We may further calculate the mean height, which is the sedimentation length in sedimentation problems:

\(\langle z \rangle = \frac{1}{Z} \int_0^\infty z \exp\left( -\frac{mgz}{k_{\text{B}} T} \right) \mathrm{d}z = \frac{k_{\text{B}} T}{mg}\)

and the mean energy:

\(\langle E \rangle = -\frac{\partial}{\partial \beta} \ln(Z) = +\frac{\partial}{\partial \beta} \ln(\beta mg) = \frac{1}{\beta} = k_{\text{B}} T = mg \langle z \rangle\).

Example: Boltzmann distribution is the maximum entropy distribution in which the average energy is prescribed as a constraint

We can also obtain the Boltzmann distribution from the Shannon entropy by constraining the Shannon entropy. With only the normalization as a constraint in entropy maximization, we obtained equally likely microsates. If we now constrain the mean energy \(\langle E\rangle\) of the system, we obtain a distribution which maximizes the entropy under this condition. The mean energy is given by

\[\begin{equation} \langle E\rangle=\sum_{i} E_{i} p_{i}, \end{equation}\]

such that we can add another constraint to our augmented entropy. We now have a Lagrange multiplier \(\lambda\) for the normalization of the probability and a second one \(\beta\) which is multiplied by the energy constraint.

\[\begin{equation} S^{\prime}=-\sum_{i} p_{i} \ln p_{i}-\lambda\left(\sum_{i} p_{i}-1\right)-\beta\left(\sum_{i} p_{i} E_{i}-\langle E\rangle\right). \end{equation}\]

Taking the derivative

\[\begin{equation} \frac{\partial S^{\prime}}{\partial p_{i}}=-\ln p_{i}-1-\lambda-\beta E_i\overset{!}{=} 0 \end{equation}\]

results in

\[\begin{equation} p_{i}=\mathrm{e}^{-1-\lambda-\beta E_{i}} \end{equation}\]

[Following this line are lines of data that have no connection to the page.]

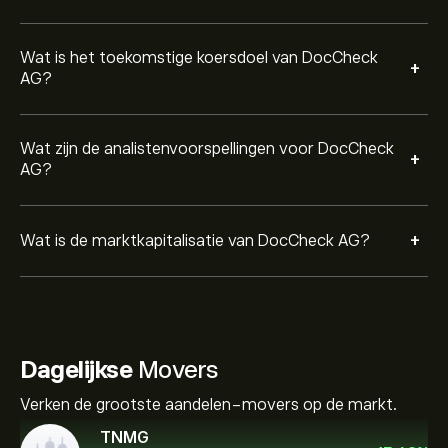
Wat is het toekomstige koersdoel van DocCheck
+
AG?
Wat zijn de analistenvoorspellingen voor DocCheck
+
AG?
+
Wat is de marktkapitalisatie van DocCheck AG?
Dagelijkse
Movers
Verken de grootste aandelen-movers op de markt.
TNMG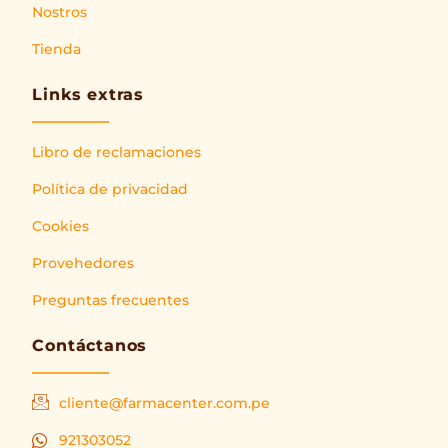
Nostros
Tienda
Links extras
Libro de reclamaciones
Política de privacidad
Cookies
Provehedores
Preguntas frecuentes
Contáctanos
cliente@farmacenter.com.pe
921303052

and together with the normalization condition \(\sum p_i=1\) finally

\[\begin{equation} \mathrm{e}^{-1-\lambda}=\frac{1}{\sum_{i} \mathrm{e}^{-\beta E_{i}}}, \end{equation}\]

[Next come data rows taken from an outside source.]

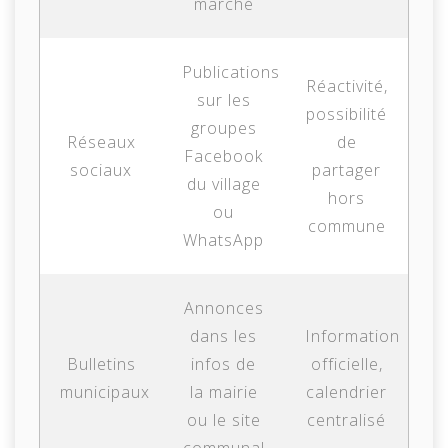
marché
Publications
Réactivité,
sur les
possibilité
groupes
Réseaux
de
Facebook
sociaux
partager
du village
hors
ou
commune
WhatsApp
Annonces
dans les
Information
Bulletins
infos de
officielle,
municipaux
la mairie
calendrier
ou le site
centralisé
communal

where we already recognized that we can replace the prefactor \(\mathrm{e}^{-1-\lambda}\) by \(1/Z\) with \(Z\) being the partition function

\[\begin{equation} Z=\sum_{i} \mathrm{e}^{-\beta E_{i}}. \end{equation}\]

Overall this, therefore, leads to the Boltzmann distribution

\[\begin{equation} p_{i}=\frac{\mathrm{e}^{-\beta E_{i}}}{\sum_{i} \mathrm{e}^{-\beta E_{i}}} \end{equation}\]

which is quite interesting. We have just fixed the mean energy of the system and maximized the entropy. The Boltzmann distribution is therefore the probability distribution which maximizes the entropy under as little as possible additional information (just the mean energy).

The only thing that is missing in the above formula is an expression for the value of \(\beta\), the Lagrange multiplier. This can be obtained when knowning the mean energy. In thermal euilibrium, this mean energy can be obtained from the equipartition theorem.